**PROBLEM TO SOLVE:** Starting at the top line, print the entries below exactly as they are and skip every picture.

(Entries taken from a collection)
== Segment start ==

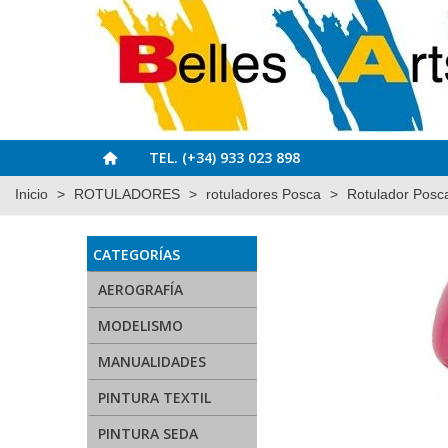
TEL. (+34) 933 023 898
Inicio
>
ROTULADORES
>
rotuladores Posca
>
Rotulador Pos
CATEGORÍAS
AEROGRAFÍA
MODELISMO
MANUALIDADES
PINTURA TEXTIL
PINTURA SEDA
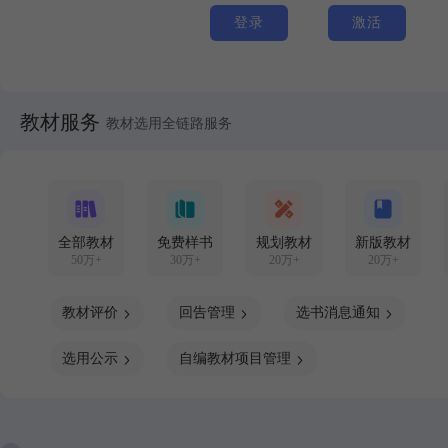
登录
激活
教材服务
教材选用全链路服务
全部教材
免费样书
规划教材
新版教材
50万+
30万+
20万+
20万+
教材评价
回告管理
选书消息通知
选用公示
自编教材项目管理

== Segment end ==

**ANSWER BELOW:**
TEL. (+34) 933 023 898
Inicio
>
ROTULADORES
>
rotuladores Posca
>
Rotulador Pos
CATEGORÍAS
AEROGRAFÍA
MODELISMO
MANUALIDADES
PINTURA TEXTIL
PINTURA SEDA
登录
激活
教材服务
教材选用全链路服务
全部教材
免费样书
规划教材
新版教材
50万+
30万+
20万+
20万+
教材评价
回告管理
选书消息通知
选用公示
自编教材项目管理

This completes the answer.